- Opening Delimiter -

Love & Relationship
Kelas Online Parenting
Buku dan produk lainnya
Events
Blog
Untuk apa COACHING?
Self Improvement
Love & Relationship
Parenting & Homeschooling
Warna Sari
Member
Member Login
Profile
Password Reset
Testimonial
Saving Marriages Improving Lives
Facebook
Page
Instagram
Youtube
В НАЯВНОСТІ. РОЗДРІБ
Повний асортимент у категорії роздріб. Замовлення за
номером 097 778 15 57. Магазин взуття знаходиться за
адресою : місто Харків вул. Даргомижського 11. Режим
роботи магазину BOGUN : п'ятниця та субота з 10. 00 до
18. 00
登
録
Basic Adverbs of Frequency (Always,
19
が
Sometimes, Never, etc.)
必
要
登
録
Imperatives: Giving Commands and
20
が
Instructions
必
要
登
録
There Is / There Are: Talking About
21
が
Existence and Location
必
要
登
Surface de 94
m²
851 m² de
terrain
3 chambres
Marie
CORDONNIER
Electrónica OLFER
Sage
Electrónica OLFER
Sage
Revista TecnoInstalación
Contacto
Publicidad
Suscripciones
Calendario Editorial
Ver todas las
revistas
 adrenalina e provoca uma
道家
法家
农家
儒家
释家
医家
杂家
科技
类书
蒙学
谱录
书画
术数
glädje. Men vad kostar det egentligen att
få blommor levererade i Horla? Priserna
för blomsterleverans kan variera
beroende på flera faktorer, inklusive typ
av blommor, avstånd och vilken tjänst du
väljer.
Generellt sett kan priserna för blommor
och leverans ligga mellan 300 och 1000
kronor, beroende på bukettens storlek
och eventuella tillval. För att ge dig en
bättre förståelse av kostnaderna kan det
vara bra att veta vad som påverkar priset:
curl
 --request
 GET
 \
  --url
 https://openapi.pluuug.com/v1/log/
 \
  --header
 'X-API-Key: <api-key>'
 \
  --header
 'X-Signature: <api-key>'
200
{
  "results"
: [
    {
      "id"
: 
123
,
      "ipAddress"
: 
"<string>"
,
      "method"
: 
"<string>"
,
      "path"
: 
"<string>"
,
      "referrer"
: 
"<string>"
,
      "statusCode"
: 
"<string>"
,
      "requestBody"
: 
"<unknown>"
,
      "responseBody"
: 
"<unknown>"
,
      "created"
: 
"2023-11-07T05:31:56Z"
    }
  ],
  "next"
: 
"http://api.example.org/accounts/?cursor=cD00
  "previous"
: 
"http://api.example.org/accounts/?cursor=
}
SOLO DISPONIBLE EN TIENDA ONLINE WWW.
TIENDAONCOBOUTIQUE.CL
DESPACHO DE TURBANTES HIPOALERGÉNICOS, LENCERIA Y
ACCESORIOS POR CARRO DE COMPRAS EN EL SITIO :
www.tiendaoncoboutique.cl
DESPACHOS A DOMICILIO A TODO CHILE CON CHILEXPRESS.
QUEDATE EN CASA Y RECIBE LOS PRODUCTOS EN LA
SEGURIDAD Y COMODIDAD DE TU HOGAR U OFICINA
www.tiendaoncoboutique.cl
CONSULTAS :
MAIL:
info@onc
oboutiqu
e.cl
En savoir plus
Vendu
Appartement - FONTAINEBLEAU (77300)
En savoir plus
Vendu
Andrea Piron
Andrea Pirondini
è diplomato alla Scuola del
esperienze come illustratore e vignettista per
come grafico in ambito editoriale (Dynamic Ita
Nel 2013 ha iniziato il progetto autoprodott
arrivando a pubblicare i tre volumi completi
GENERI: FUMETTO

- Closing Delimiter -
- Opening Delimiter -

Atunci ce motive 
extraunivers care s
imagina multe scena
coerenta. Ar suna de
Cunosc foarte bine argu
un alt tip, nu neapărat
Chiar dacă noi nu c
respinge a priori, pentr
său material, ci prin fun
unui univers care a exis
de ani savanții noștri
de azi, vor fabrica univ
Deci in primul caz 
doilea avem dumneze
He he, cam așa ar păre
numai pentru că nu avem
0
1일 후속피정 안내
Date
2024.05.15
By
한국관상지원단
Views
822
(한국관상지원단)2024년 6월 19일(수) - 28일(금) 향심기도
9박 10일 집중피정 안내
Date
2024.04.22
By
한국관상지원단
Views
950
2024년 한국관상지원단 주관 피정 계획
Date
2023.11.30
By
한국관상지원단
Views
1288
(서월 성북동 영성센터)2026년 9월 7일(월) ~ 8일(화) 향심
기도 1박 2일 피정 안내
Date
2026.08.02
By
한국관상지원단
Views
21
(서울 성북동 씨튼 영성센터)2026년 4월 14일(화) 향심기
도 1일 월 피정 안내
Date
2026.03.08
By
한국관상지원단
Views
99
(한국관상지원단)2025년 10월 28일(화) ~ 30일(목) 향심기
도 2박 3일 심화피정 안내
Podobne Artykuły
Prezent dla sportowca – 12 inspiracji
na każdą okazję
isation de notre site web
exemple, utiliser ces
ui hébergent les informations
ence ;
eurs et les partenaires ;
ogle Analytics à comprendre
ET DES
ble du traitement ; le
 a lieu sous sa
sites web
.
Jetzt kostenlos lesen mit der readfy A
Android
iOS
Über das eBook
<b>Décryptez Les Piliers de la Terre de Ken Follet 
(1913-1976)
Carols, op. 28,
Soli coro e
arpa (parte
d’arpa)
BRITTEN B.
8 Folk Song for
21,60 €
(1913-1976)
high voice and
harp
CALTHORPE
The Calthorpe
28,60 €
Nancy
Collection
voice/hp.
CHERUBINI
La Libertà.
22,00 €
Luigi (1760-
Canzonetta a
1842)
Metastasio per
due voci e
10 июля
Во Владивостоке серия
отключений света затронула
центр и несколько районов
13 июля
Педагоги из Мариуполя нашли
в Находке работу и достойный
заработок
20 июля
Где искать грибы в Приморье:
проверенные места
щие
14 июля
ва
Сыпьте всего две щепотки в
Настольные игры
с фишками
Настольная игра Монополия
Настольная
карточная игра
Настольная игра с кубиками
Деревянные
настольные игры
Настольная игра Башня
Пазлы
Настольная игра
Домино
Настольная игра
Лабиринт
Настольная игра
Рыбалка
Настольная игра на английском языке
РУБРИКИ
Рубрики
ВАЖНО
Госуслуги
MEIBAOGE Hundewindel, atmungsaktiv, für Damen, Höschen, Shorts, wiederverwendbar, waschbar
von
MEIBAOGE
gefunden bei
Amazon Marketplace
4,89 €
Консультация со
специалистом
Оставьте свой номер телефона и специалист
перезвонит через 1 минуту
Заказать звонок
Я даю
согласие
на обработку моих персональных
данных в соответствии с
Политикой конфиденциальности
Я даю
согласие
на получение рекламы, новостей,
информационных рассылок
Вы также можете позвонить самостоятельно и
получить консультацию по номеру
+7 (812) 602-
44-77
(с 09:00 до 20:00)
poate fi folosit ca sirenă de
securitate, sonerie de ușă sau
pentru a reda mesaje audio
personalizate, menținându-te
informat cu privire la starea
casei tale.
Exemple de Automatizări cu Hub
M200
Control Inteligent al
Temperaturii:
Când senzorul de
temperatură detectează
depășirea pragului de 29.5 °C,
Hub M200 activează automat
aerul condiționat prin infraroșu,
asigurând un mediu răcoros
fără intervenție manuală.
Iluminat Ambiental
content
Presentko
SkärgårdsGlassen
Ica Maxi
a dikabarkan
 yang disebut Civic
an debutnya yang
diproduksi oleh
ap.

- Closing Delimiter -
- Opening Delimiter -

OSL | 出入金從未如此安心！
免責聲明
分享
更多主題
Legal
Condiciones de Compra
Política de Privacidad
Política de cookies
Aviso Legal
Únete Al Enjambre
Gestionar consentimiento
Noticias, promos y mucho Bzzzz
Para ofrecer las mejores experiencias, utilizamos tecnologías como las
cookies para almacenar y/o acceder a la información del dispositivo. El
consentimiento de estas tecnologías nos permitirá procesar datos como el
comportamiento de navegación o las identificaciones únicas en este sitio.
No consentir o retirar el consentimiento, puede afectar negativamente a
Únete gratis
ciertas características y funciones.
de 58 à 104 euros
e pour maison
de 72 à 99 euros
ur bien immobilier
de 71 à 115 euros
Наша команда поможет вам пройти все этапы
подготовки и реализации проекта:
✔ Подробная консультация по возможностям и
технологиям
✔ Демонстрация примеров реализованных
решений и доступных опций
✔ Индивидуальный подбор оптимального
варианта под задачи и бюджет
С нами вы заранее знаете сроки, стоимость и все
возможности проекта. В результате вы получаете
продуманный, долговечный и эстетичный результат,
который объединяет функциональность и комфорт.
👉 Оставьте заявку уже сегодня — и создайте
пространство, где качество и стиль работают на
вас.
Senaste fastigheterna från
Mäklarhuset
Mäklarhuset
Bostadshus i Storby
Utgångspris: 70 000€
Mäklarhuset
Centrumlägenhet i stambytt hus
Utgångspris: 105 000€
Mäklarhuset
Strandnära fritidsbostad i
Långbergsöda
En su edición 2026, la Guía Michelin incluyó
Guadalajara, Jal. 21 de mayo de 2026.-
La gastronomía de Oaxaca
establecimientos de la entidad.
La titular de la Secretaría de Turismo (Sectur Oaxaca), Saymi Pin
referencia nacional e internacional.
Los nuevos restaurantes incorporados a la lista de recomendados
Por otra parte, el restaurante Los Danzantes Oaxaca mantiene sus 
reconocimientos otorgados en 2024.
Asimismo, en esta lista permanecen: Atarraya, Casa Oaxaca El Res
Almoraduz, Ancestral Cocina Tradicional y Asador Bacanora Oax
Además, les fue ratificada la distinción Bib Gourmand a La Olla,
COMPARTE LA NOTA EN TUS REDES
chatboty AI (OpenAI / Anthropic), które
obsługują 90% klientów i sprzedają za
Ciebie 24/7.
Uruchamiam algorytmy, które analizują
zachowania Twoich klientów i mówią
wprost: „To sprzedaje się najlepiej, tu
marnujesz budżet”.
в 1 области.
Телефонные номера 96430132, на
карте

- Closing Delimiter -

*WORK REQUIRED*
Give only the number of lines in the listing above that include the string "blommor".

*ANSWER*
3